■ Action item ■
Each entry below is to be printed verbatim.
== Segment start ==
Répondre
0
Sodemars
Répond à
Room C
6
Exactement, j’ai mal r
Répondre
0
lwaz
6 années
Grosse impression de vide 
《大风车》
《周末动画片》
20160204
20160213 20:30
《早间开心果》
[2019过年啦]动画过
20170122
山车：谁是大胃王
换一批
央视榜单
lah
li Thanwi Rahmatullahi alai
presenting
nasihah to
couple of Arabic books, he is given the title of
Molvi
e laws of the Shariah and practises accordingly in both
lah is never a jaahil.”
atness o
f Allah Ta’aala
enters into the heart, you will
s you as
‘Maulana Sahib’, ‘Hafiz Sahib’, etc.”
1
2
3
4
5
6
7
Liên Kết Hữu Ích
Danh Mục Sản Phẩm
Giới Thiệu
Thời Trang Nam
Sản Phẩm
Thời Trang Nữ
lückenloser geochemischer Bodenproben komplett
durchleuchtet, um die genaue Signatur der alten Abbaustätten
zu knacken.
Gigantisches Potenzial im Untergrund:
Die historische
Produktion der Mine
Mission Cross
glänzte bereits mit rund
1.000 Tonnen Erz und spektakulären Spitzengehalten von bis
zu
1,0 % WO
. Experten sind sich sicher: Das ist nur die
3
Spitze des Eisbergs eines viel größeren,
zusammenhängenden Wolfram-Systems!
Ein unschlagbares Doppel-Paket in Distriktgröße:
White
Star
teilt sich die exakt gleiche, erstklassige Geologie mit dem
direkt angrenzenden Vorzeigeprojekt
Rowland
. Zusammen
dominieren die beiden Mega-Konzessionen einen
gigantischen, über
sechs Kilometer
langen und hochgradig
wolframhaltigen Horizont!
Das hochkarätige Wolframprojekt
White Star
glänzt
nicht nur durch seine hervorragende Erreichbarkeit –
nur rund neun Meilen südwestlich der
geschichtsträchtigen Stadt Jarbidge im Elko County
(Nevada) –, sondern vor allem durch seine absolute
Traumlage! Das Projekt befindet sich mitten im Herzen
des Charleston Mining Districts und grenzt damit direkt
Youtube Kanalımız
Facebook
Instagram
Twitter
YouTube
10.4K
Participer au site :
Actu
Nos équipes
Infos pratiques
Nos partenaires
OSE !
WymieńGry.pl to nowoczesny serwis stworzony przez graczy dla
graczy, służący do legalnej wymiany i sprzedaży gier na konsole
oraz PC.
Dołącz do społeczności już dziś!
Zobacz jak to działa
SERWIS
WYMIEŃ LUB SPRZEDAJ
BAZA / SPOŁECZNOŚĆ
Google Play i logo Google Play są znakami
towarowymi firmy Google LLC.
== Segment end ==
■ Written answer ■
Répondre
0
Sodemars
Répond à
Room C
6
Exactement, j’ai mal r
Répondre
0
lwaz
6 années
Grosse impression de vide 
《大风车》
《周末动画片》
20160204
20160213 20:30
《早间开心果》
[2019过年啦]动画过
20170122
山车：谁是大胃王
换一批
央视榜单
lah
li Thanwi Rahmatullahi alai
presenting
nasihah to
couple of Arabic books, he is given the title of
Molvi
e laws of the Shariah and practises accordingly in both
lah is never a jaahil.”
atness o
f Allah Ta’aala
enters into the heart, you will
s you as
‘Maulana Sahib’, ‘Hafiz Sahib’, etc.”
1
2
3
4
5
6
7
Liên Kết Hữu Ích
Danh Mục Sản Phẩm
Giới Thiệu
Thời Trang Nam
Sản Phẩm
Thời Trang Nữ
lückenloser geochemischer Bodenproben komplett
durchleuchtet, um die genaue Signatur der alten Abbaustätten
zu knacken.
Gigantisches Potenzial im Untergrund:
Die historische
Produktion der Mine
Mission Cross
glänzte bereits mit rund
1.000 Tonnen Erz und spektakulären Spitzengehalten von bis
zu
1,0 % WO
. Experten sind sich sicher: Das ist nur die
3
Spitze des Eisbergs eines viel größeren,
zusammenhängenden Wolfram-Systems!
Ein unschlagbares Doppel-Paket in Distriktgröße:
White
Star
teilt sich die exakt gleiche, erstklassige Geologie mit dem
direkt angrenzenden Vorzeigeprojekt
Rowland
. Zusammen
dominieren die beiden Mega-Konzessionen einen
gigantischen, über
sechs Kilometer
langen und hochgradig
wolframhaltigen Horizont!
Das hochkarätige Wolframprojekt
White Star
glänzt
nicht nur durch seine hervorragende Erreichbarkeit –
nur rund neun Meilen südwestlich der
geschichtsträchtigen Stadt Jarbidge im Elko County
(Nevada) –, sondern vor allem durch seine absolute
Traumlage! Das Projekt befindet sich mitten im Herzen
des Charleston Mining Districts und grenzt damit direkt
Youtube Kanalımız
Facebook
Instagram
Twitter
YouTube
10.4K
Participer au site :
Actu
Nos équipes
Infos pratiques
Nos partenaires
OSE !
WymieńGry.pl to nowoczesny serwis stworzony przez graczy dla
graczy, służący do legalnej wymiany i sprzedaży gier na konsole
oraz PC.
Dołącz do społeczności już dziś!
Zobacz jak to działa
SERWIS
WYMIEŃ LUB SPRZEDAJ
BAZA / SPOŁECZNOŚĆ
Google Play i logo Google Play są znakami
towarowymi firmy Google LLC.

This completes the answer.